Pick out each line of the records that includes the string "jeudi", and copy it.

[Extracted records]
- - -

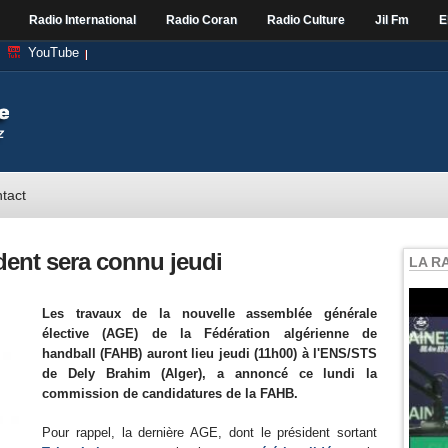
Radio International
Radio Coran
Radio Culture
Jil Fm
E
YouTube
tact
dent sera connu jeudi
LA R
Les travaux de la nouvelle assemblée générale
élective (AGE) de la Fédération algérienne de
handball (FAHB) auront lieu jeudi (11h00) à l'ENS/STS
de Dely Brahim (Alger), a annoncé ce lundi la
commission de candidatures de la FAHB.
Pour rappel, la dernière AGE, dont le président sortant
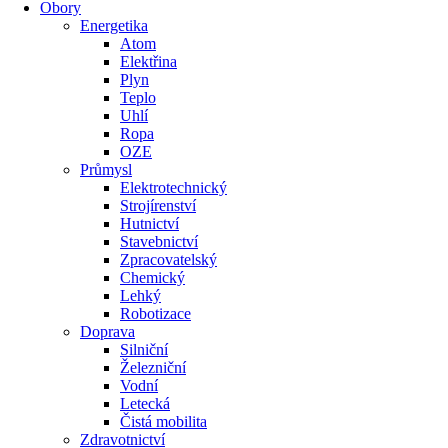
Obory
Energetika
Atom
Elektřina
Plyn
Teplo
Uhlí
Ropa
OZE
Průmysl
Elektrotechnický
Strojírenství
Hutnictví
Stavebnictví
Zpracovatelský
Chemický
Lehký
Robotizace
Doprava
Silniční
Železniční
Vodní
Letecká
Čistá mobilita
Zdravotnictví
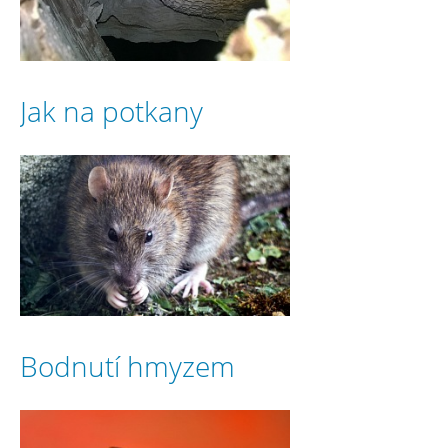
Jak na potkany
Bodnutí hmyzem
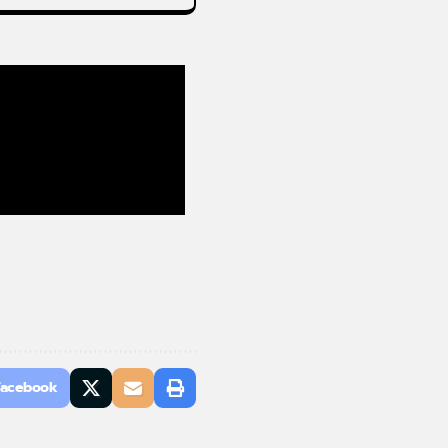
Facebook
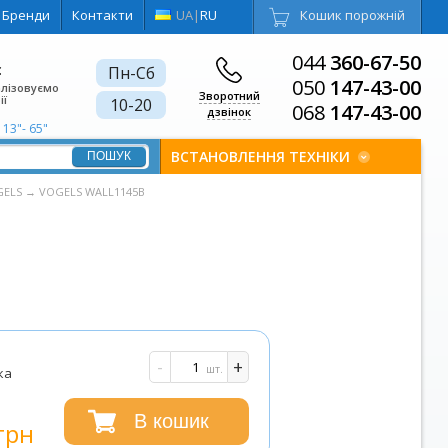
Бренди
Контакти
UA
|
RU
Кошик порожній
044
360-67-50
є
Пн-Сб
050
147-43-00
алізовуємо
Зворотний
ії
10-20
068
147-43-00
дзвінок
13"- 65"
ВСТАНОВЛЕННЯ ТЕХНІКИ
GELS
→
VOGELS WALL1145B
-
+
шт.
ка
В кошик
грн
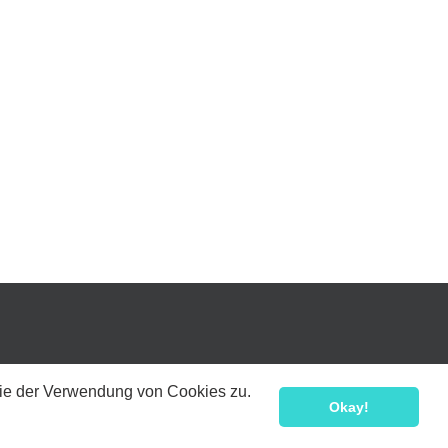
 Sie der Verwendung von Cookies zu.
Okay!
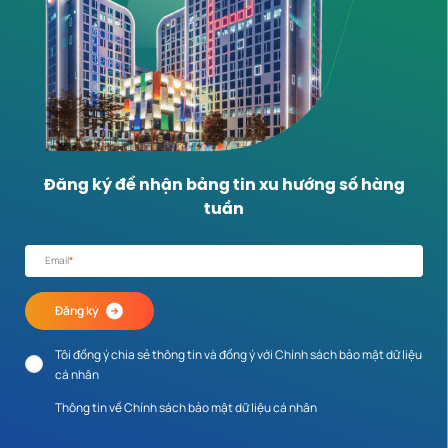
Đăng ký để nhận bảng tin xu hướng số hàng
tuần
Email
*
Đăng ký
Tôi đồng ý chia sẻ thông tin và đồng ý với Chính sách bảo mật dữ liệu
cá nhân
Thông tin về Chính sách bảo mật dữ liệu cá nhân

- - -

#### Exercise answer
dent sera connu jeudi
handball (FAHB) auront lieu jeudi (11h00) à l'ENS/STS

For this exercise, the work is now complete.